8. A highly absorbent nonwoven fabric having a basis weight in the range of three ounces to about eight ounces per square yard free from added binders and consisting essentially of 50 to 75 weight percent wood pulp basis the dry weight of the fibers and 25 to 50 weight percent synthetic fibers having a fiber length in the range of one-quarter inch to one inch uniformly admixed with one another in a wet-laid web and hydroentangled under sufficient energy to form a compact, highly absorbent fabric.
9. A nonwoven fabric according to claim 8 wherein the dry weight ratio of wood pulp to synthetic fibers is in the range of from about 1 to about 3.
10. A nonwoven fabric according to claim 8 wherein the synthetic fiber is a polypropylene fiber.
11. A nonwoven fabric according to claim 8 wherein the synthetic fiber is a nylon fiber.
12. A nonwoven fabric according to claim 8 wherein the synthetic fiber is a polyester fiber.
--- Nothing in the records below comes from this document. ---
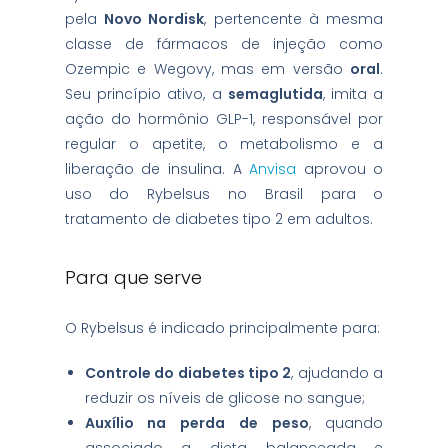
pela
Novo Nordisk
, pertencente à mesma
classe de fármacos de injeção como
Ozempic e Wegovy, mas em versão
oral
.
Seu princípio ativo, a
semaglutida
, imita a
ação do hormônio GLP-1, responsável por
regular o apetite, o metabolismo e a
liberação de insulina. A
Anvisa
aprovou o
uso do Rybelsus no Brasil para o
tratamento de diabetes tipo 2 em adultos.
Para que serve
O Rybelsus é indicado principalmente para:
Controle do diabetes tipo 2
, ajudando a
reduzir os níveis de glicose no sangue;
Auxílio na perda de peso
, quando
associado a dieta balanceada e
This invention relates to highly absorbent hydroentangled nonwoven fabrics containing wood pulp and textile length fibers, and to methods of their preparation. In one of its more specific aspects, the present invention relates to a unique apertured or nonapertured composite fabric consisting essentially of a relatively high proportion of wood pulp intimately entangled with synthetic staple fibers. In another of its more specific aspects, a non-apertured, strong, highly absorbent fabric suitable for use as disposable surgical toweling is produced by blending wood pulp and staple synthetic polymer fibers, dispersing the blend of fibers in an aqueous carrier, forming a wet-laid web of blended fibers, and subjecting the wet-laid web to the action of high pressure fluid jets.

Composite webs made up of various combinations of fibers are known in the prior art. Nonwoven fabrics in which staple length textile fibers are hydroentangled with continuous filaments are disclosed in U.S. Pat. Nos. 3,494,821 and 4,144,370. In U.S. Pat. No. 3,917,785, staple rayon fibers are blended with wood pulp, supported on an impermeable patterned support, and subjected to the force of water from jets to hydroentangle the fibers and form an apertured fabric. In U.S. Pat. Nos. 3,917,785 and 4,442,161, a layer of textile fibers, which may be mixed with wood pulp, is supported on a foraminous screen and hydroentangled by means of hydraulic jets to form a non-woven fabric.
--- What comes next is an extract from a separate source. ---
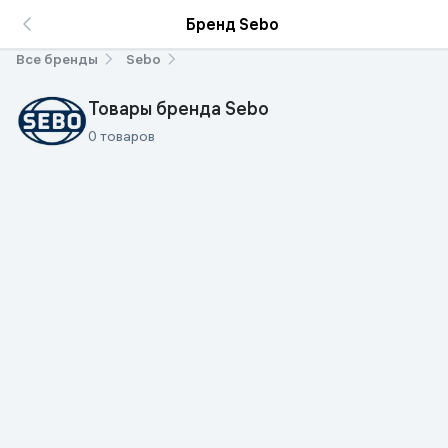
Бренд Sebo
Все бренды
Sebo
Товары бренда Sebo
0 товаров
Nonwoven fibrous webs comprising mixtures of wood pulp and synthetic fibers have high moisture absorption capabilities and may be inexpensively produced by conventional papermaking procedures. However, such products also tend to have relatively low wet strength properties and lack sufficient strength for many applications, for example, for use as surgical towels, household cloths, food service wipes and industrial machinery wipes. The strength of such products may be improved by including a bonding agent in the fiber furnish or by application of an adhesive binder to the formed web. While the strength characteristics of the web are improved by use of an adhesive binder, such as a synthetic resin latex, the liquid absorption capability of the web is correspondingly decreased.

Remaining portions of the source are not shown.